Le poids du favoritisme dépasse le cadre professionnel. Pour beaucoup, cela engendre une perte de confiance en soi, un sentiment d’injustice et parfois même le découragement de continuer à se former. « Après plusieurs refus, je me demande parfois si mes efforts ont un sens. On m’a dit : tu as le diplôme, mais tu n’as pas les contacts. Ça fait mal », a martelé Francisca Ndongo, ingénieure.
Si certains défendent ces pratiques comme des moyens de protéger des entreprises familiales ou de renoncer à la solidarité communautaire, d’autres y voient un frein au développement économique et social. « Le problème n’est pas l’entraide familiale mais le verrouillage des postes publics et privés qui devrait être ouvert à tous », insiste le sociologue Nziengui.

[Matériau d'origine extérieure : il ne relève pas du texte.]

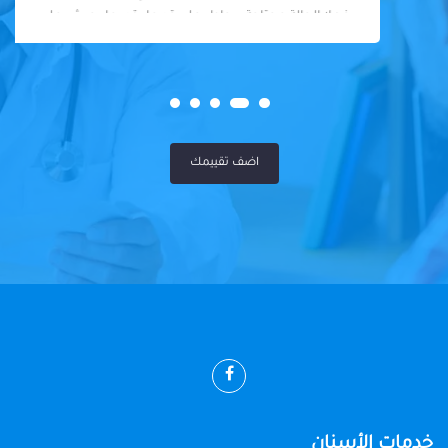
فعلا الحالة محتاجة بيحاول علي قد ما يقدر ما يجيش علي
المريض او يكلفه كتير
اضف تقييمك
خدمات الأسنان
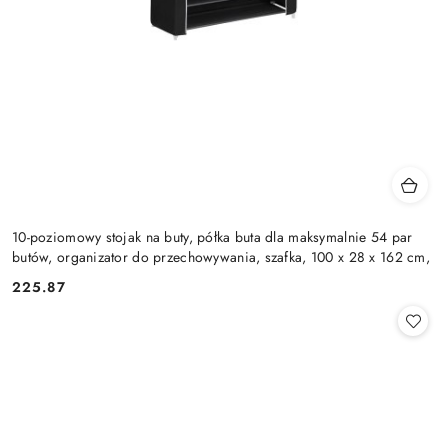
10-poziomowy stojak na buty, półka buta dla maksymalnie 54 par
butów, organizator do przechowywania, szafka, 100 x 28 x 162 cm,
225.87
Cena:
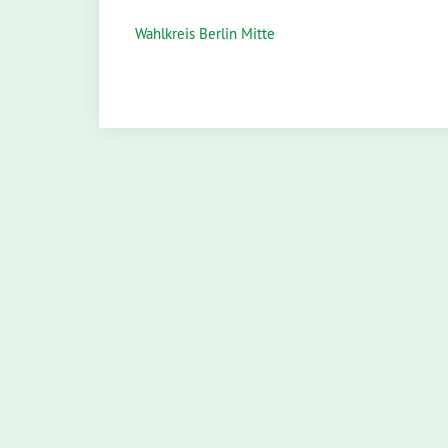
Wahlkreis Berlin Mitte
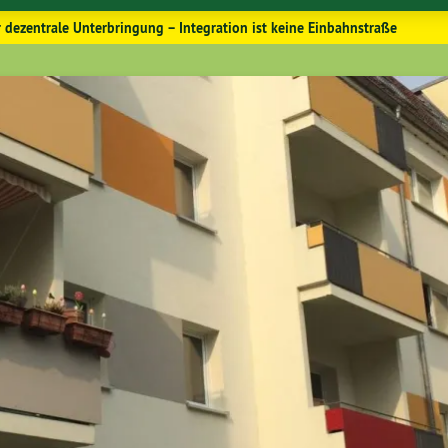
 dezentrale Unterbringung – Integration ist keine Einbahnstraße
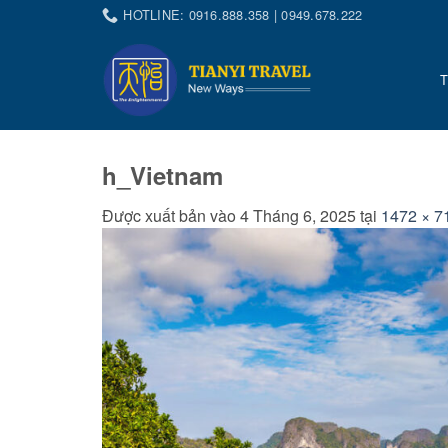
Bỏ
HOTLINE: 0916.888.358 | 0949.678.222
qua
nội
dung
h_Vietnam
Được xuất bản vào
4 Tháng 6, 2025
tại
1472 × 7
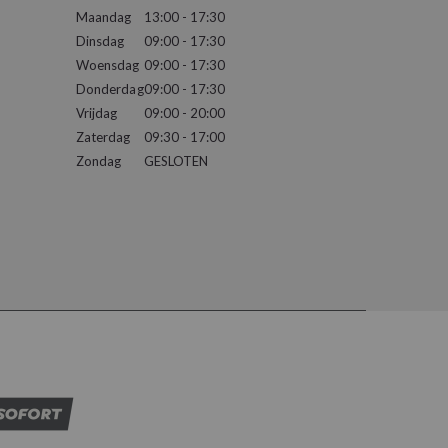
Maandag
13:00 - 17:30
Dinsdag
09:00 - 17:30
Woensdag
09:00 - 17:30
Donderdag
09:00 - 17:30
Vrijdag
09:00 - 20:00
Zaterdag
09:30 - 17:00
Zondag
GESLOTEN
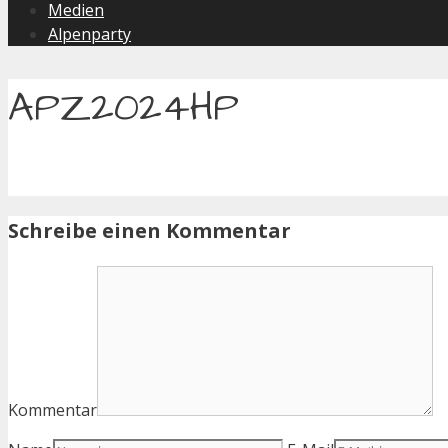
Medien
Alpenparty
APZ2024HP
Schreibe einen Kommentar
Kommentar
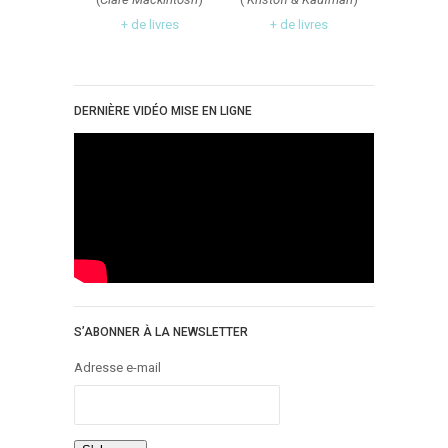
+ de livres
+ de livres
DERNIÈRE VIDÉO MISE EN LIGNE
S’ABONNER À LA NEWSLETTER
Adresse e-mail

Par ailleurs, quelques programmes gouvernementaux et initiatives privées tentent de promouvoir le recrutement basé sur le mérite et la transparence. Mais ces actions restent parfois marginales face à l’ampleur du phénomène. Les experts appellent à renforcer les dispositifs de contrôle et à sensibiliser les entreprises et administrations sur les effets négatifs du favoritisme sur la société et sur la compétitivité nationale.
Le népotisme et le favoritisme ne sont pas seulement des problèmes individuels. Ils affectent l’économie, la confiance dans les institutions et la cohésion sociale. Chaque poste verrouillé par le réseau au détriment du mérite prive le Gabon de talents capables de contribuer au développement du pays.
Pour que le Gabon avance, il faudra un véritable engagement envers la transparence, l’équité et la valorisation du mérite, permettant aux compétences et aux efforts de l’emporter enfin sur la simple appartenance à un réseau.